An interactive educational tool that teaches LLM post-training techniques through a hands-on storage I/O workload classification task. Built for the SNIA DSN Post-Training Webinar.
The guided tour walks through a progression of techniques, each building on the last:
- Prompt Engineering -- basic prompts, few-shot learning, and their limitations
- RAG -- retrieval-augmented generation with vector search
- SFT -- supervised fine-tuning with LoRA adapters
- DPO -- direct preference optimization
- GRPO -- group relative policy optimization (reinforcement learning)
Each stop includes interactive demos, visualizations, and "under the covers" deep dives into how the techniques work.
app/ React frontend (Vite + Tailwind + Zustand + D3)
scripts/ Python training pipeline (SFT, DPO, GRPO)
notebooks/ Jupyter notebooks for Colab
cd app
npm install
npm run devThe app runs entirely in the browser with precomputed data -- no backend or GPU required.

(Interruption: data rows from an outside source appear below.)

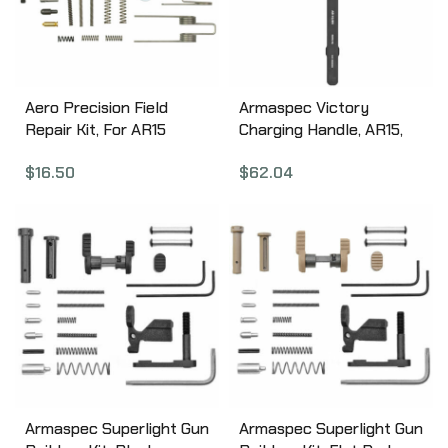
Aero Precision Field
Armaspec Victory
Repair Kit, For AR15
Charging Handle, AR15,
Rifles APRH101625
Fits 5.56/.223,
$
16.50
$
62.04
Ambidextrous, Aluminum,
Black ARM161-BLK
Armaspec Superlight Gun
Armaspec Superlight Gun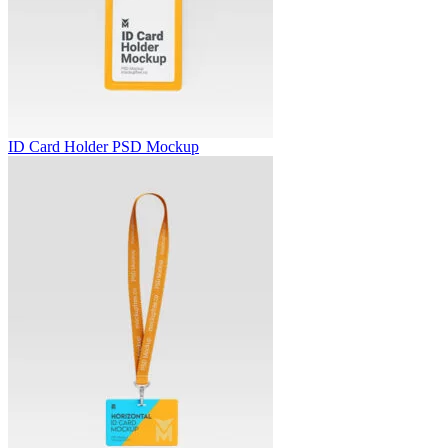
ID Card Holder PSD Mockup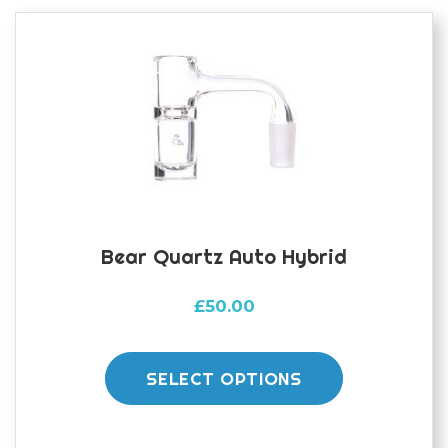
options
may
be
chosen
on
the
product
page
Bear Quartz Auto Hybrid
£
50.00
This
product
SELECT OPTIONS
has
multiple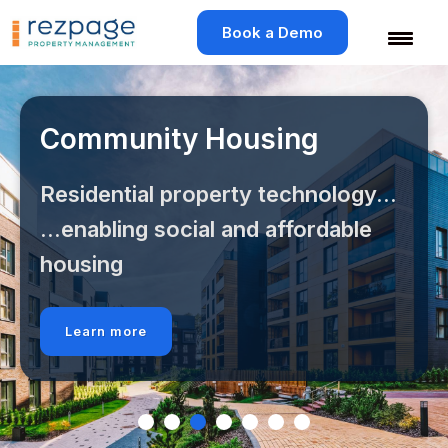
Skip
to
Book a Demo
content
Community Housing
Residential property technology...
...enabling social and affordable
housing
Learn more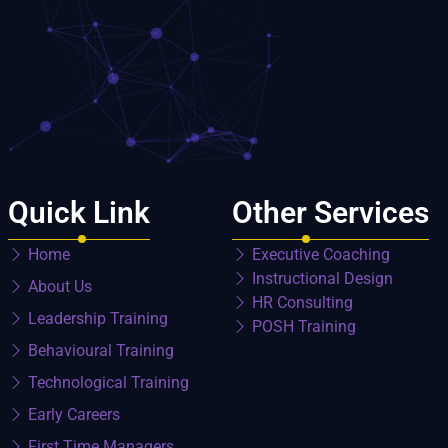
Quick Link
Other Services
Home
Executive Coaching
Instructional Design
About Us
HR Consulting
Leadership Training
POSH Training
Behavioural Training
Technological Training
Early Careers
First Time Managers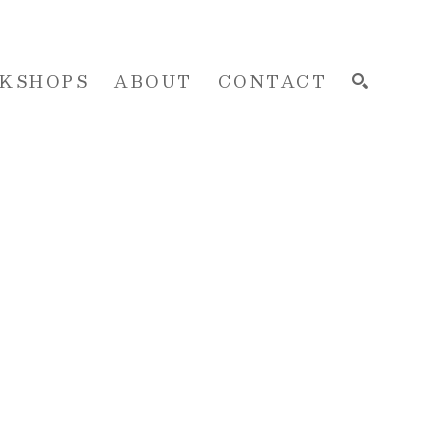
KSHOPS
ABOUT
CONTACT
SEARCH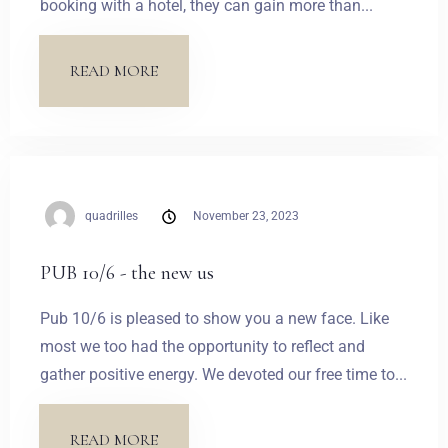
booking with a hotel, they can gain more than...
READ MORE
quadrilles
November 23, 2023
PUB 10/6 - the new us
Pub 10/6 is pleased to show you a new face. Like
most we too had the opportunity to reflect and
gather positive energy. We devoted our free time to...
READ MORE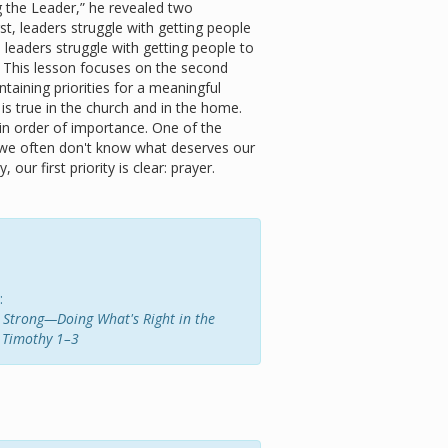
g the Leader,” he revealed two
rst, leaders struggle with getting people
, leaders struggle with getting people to
s. This lesson focuses on the second
aining priorities for a meaningful
 is true in the church and in the home.
 in order of importance. One of the
at we often don't know what deserves our
 our first priority is clear: prayer.
:
ng Strong—Doing What's Right in the
 Timothy 1–3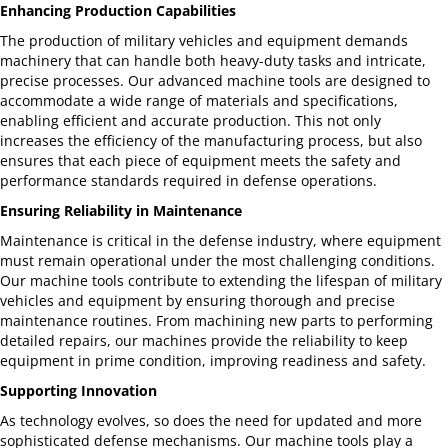
Enhancing Production Capabilities
The production of military vehicles and equipment demands
machinery that can handle both heavy-duty tasks and intricate,
precise processes. Our advanced machine tools are designed to
accommodate a wide range of materials and specifications,
enabling efficient and accurate production. This not only
increases the efficiency of the manufacturing process, but also
ensures that each piece of equipment meets the safety and
performance standards required in defense operations.
Ensuring Reliability in Maintenance
Maintenance is critical in the defense industry, where equipment
must remain operational under the most challenging conditions.
Our machine tools contribute to extending the lifespan of military
vehicles and equipment by ensuring thorough and precise
maintenance routines. From machining new parts to performing
detailed repairs, our machines provide the reliability to keep
equipment in prime condition, improving readiness and safety.
Supporting Innovation
As technology evolves, so does the need for updated and more
sophisticated defense mechanisms. Our machine tools play a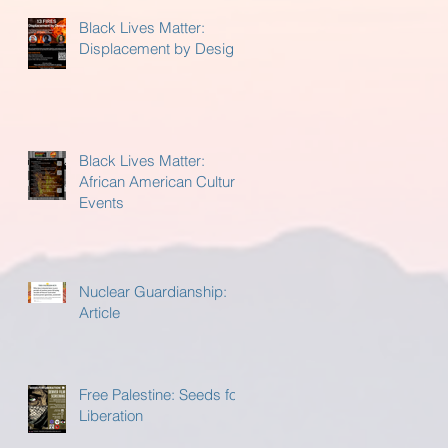
Black Lives Matter:
Displacement by Design
Black Lives Matter:
African American Cultural
Events
Nuclear Guardianship:
Article
Free Palestine: Seeds for
Liberation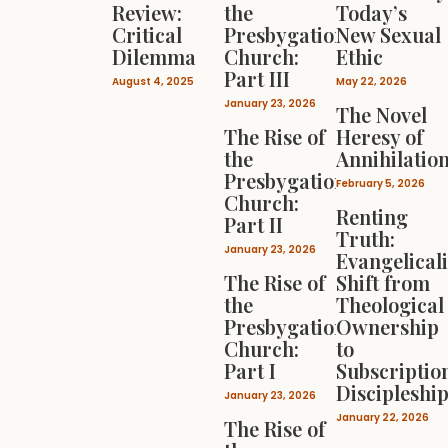
Review:
the
Today’s
Critical
Presbygational
New Sexual
Dilemma
Church:
Ethic
Part III
August 4, 2025
May 22, 2026
January 23, 2026
The Novel
The Rise of
Heresy of
the
Annihilatio
Presbygational
February 5, 2026
Church:
Renting
Part II
Truth:
January 23, 2026
Evangelical
The Rise of
Shift from
the
Theological
Presbygational
Ownership
Church:
to
Part I
Subscriptio
Discipleshi
January 23, 2026
January 22, 2026
The Rise of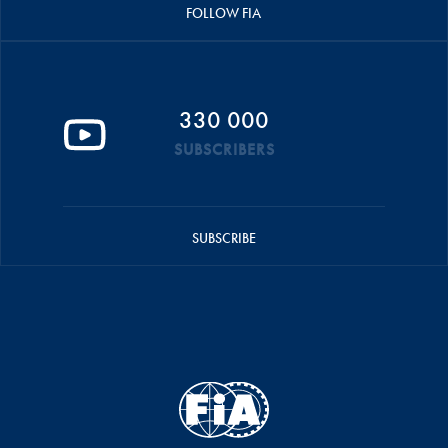
FOLLOW FIA
330 000
SUBSCRIBERS
SUBSCRIBE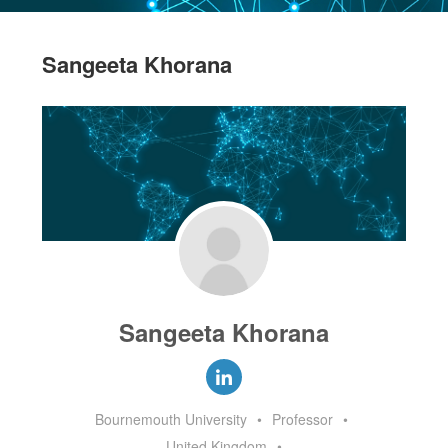
Sangeeta Khorana
Sangeeta Khorana
Bournemouth University
•
Professor
•
United Kingdom
•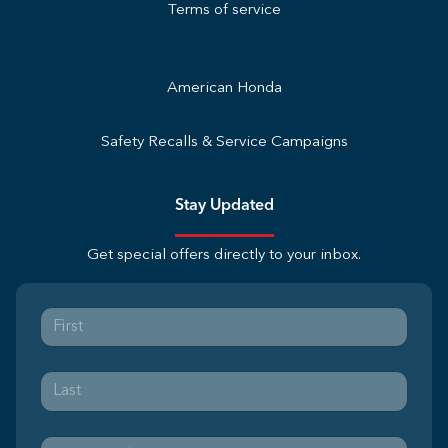
Terms of service
American Honda
Safety Recalls & Service Campaigns
Stay Updated
Get special offers directly to your inbox.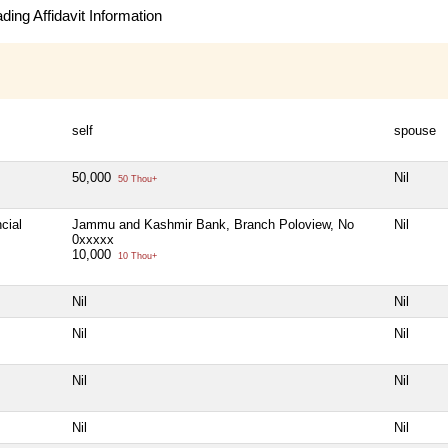
ing Affidavit Information
self
spouse
50,000
Nil
50 Thou+
cial
Jammu and Kashmir Bank, Branch Poloview, No
Nil
0xxxxx
10,000
10 Thou+
Nil
Nil
Nil
Nil
Nil
Nil
Nil
Nil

To train your own models, see scripts/README.md for the full pipeline:
- Generate synthetic dataset
- SFT with LoRA
- DPO alignment
- GRPO reinforcement learning
- Export artifacts
- Convert to ONNX for browser inference
All scripts run on a free Colab T4 GPU. See WALKTHROUGH.md for detailed instructions.
| Notebook | Purpose |
|---|---|
| Post_Training_Pipeline.ipynb | Full SFT, DPO, GRPO pipeline |
| Traditional_ML_Comparison.ipynb | XGBoost/RF baseline comparison |
| Realistic_LLM_Use_Case.ipynb | Unstructured error log classification |
The four-quadrant optimization framework used throughout this app is adapted from "A Survey of Techniques for Maximizing LLM Performance" by Colin Jarvis and John Allard, presented at OpenAI DevDay (November 2023). Also available in the OpenAI documentation.